FIG. 1 is a perspective view showing an example of a cutting device. FIG. 2 is a front view corresponding to the line II-II in FIG. FIG. 3 is a right side view of FIG. 2, and FIG. 4 is a plan view of the same. 5 is an enlarged sectional view taken along the line VV in FIG. 2, and FIG. 6 is a left side view of FIG. FIG. 7 is a side view of the reference example, and FIG. 8 is a front view. 9th
FIG. 10 is a circuit explanatory diagram, and FIG. 10 is an operation explanatory diagram in the reference example. 3 ... Machining nozzle 5 ... Machining head 9 ... Bed 11 ... Y-axis guide rail 13 ... Carriage 15 ... Workpiece support table 19 ... X-axis guide rail 21 ... Beam member 23 ... Support column 31 ... … Lever 35 …… Displacement actuating member

Claims (1)

[Claims] 1. A reciprocally supported Y-axis guide rail (11) provided in a bed (9) arranged below a processing head (5) having a processing nozzle (3). A carriage (13) is provided with an X-axis guide rail (19) in the X-axis direction orthogonal to the Y-axis guide rail (11), and is supported by the X-axis guide rail (19) so as to be movable in the X-axis direction. A plurality of beam members (21) extending in the Y-axis direction are provided on the table (15) at appropriate intervals in the X-axis direction, and each beam member (2) is provided to support the workpiece (W).
A plurality of support columns (23) supported by 1) are provided at appropriate intervals in the Y-axis direction, and each support column (23) is individually movably provided up and down, corresponding to each beam member (21). Displacement operation members (35) individually supported by the carriage (13) so as to be vertically movable are provided at positions corresponding to the processing nozzles (3).

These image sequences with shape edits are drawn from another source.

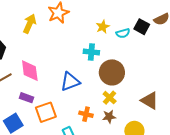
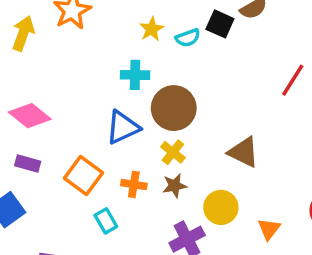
pink diamond: (30, 71) -> (30, 116), turned -40
blue triangle: (70, 82) -> (123, 127), moved
orange square: (46, 112) -> (83, 175), moved, turned -30

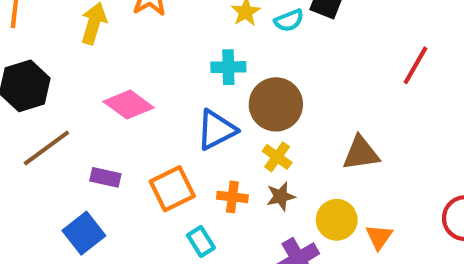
pink diamond: (30, 116) -> (129, 105), moved
brown triangle: (244, 152) -> (361, 153), turned -32
orange square: (83, 175) -> (172, 189), turned 30
orange triangle: (269, 229) -> (379, 237), moved

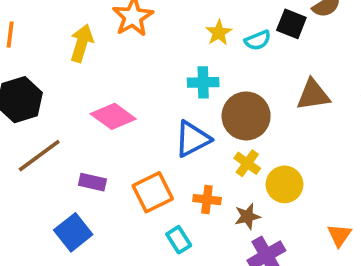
brown triangle: (361, 153) -> (313, 95), moved
brown star: (281, 196) -> (247, 216), moved
yellow circle: (337, 220) -> (284, 184), moved

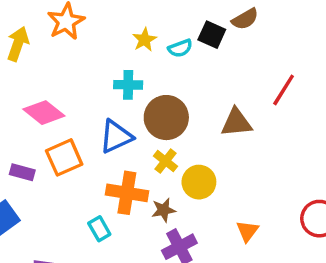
brown triangle: (313, 95) -> (236, 123), moved
orange square: (153, 192) -> (64, 157), moved
orange cross: (207, 200) -> (127, 193), size x1.6

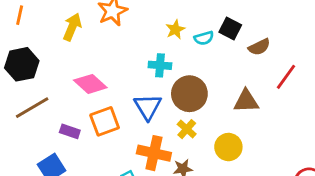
brown semicircle: (245, 19) -> (259, 47), moved
blue triangle: (116, 137) -> (148, 107), turned -40
yellow circle: (199, 182) -> (228, 147), moved

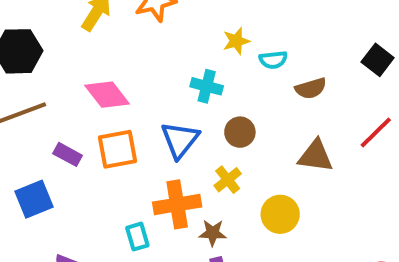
black square: (230, 28) -> (378, 60), moved
brown semicircle: (259, 47) -> (311, 88), moved
brown circle: (189, 94) -> (240, 132), size x0.6
orange cross: (154, 153) -> (177, 204), turned -32

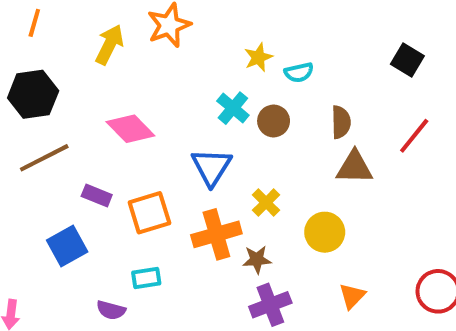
cyan cross: (207, 86) -> (233, 108), turned 32
brown semicircle: (311, 88) -> (341, 122), moved, turned -68
brown circle: (240, 132) -> (274, 121), moved
orange square: (117, 149) -> (149, 213), moved
cyan rectangle: (137, 237) -> (146, 278), moved, turned -76

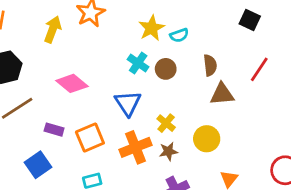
yellow star: (258, 57) -> (151, 28), size x1.4
brown star: (257, 260) -> (168, 151), moved

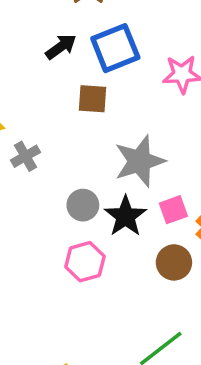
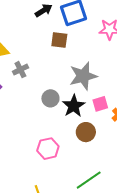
pink hexagon: (85, 262) -> (48, 149), moved
brown circle: (174, 262) -> (86, 132), moved

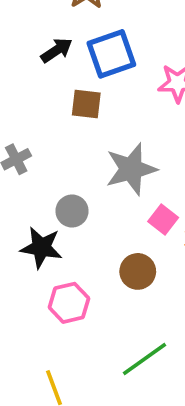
pink square: (100, 104) -> (163, 219), turned -35
black star: (74, 106) -> (41, 247), moved, turned -30

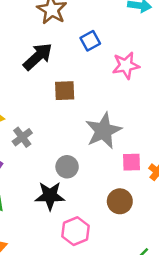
black arrow: (57, 50) -> (38, 57), size x1.4
blue square: (111, 54) -> (90, 41), moved, size x0.6
pink square: (163, 219) -> (131, 162), turned -30

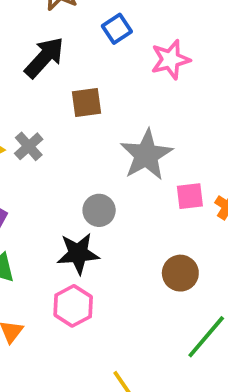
gray cross: (22, 137) -> (29, 146), moved
brown circle: (120, 201) -> (180, 273), moved
pink hexagon: (76, 231) -> (73, 306), moved

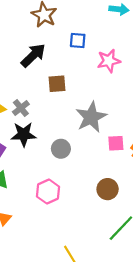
blue square: (117, 29) -> (78, 41), turned 35
black star: (78, 253) -> (24, 134), moved
pink hexagon: (73, 306) -> (48, 192), moved

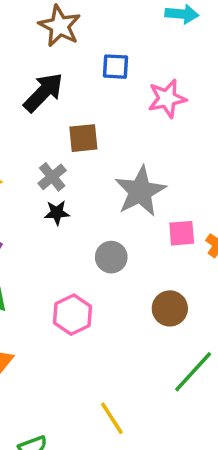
gray cross: (21, 108) -> (52, 177), moved
black star: (24, 134) -> (57, 213), moved, size x0.6
gray circle: (61, 149) -> (111, 257), moved

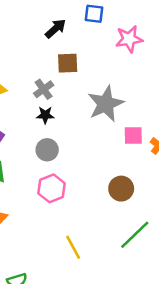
black arrow: (43, 92) -> (56, 29), moved, size x0.7
gray circle: (111, 257) -> (47, 150), moved
yellow line: (112, 418) -> (73, 247), moved

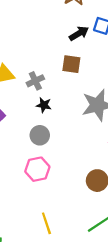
black arrow: (56, 29) -> (79, 33), moved
gray cross: (44, 89) -> (35, 81), moved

A first upward protrusion is provided for vertically moving each of the support columns (23) individually, and each of the displacement actuating members (35) is located at a position where the bed (9) corresponds to the processing nozzle (3). A second upward protrusion for individually moving up and down, and by moving the carriage (13) in the Y-axis direction and moving the work support table (15) in the X-axis direction, Of the displacement actuating member (35) vertically moved by the upper protrusion of the above, only the support column (23) corresponding to the processing nozzle (3) is vertically moved by the first upper protrusion. Characteristic cutting device.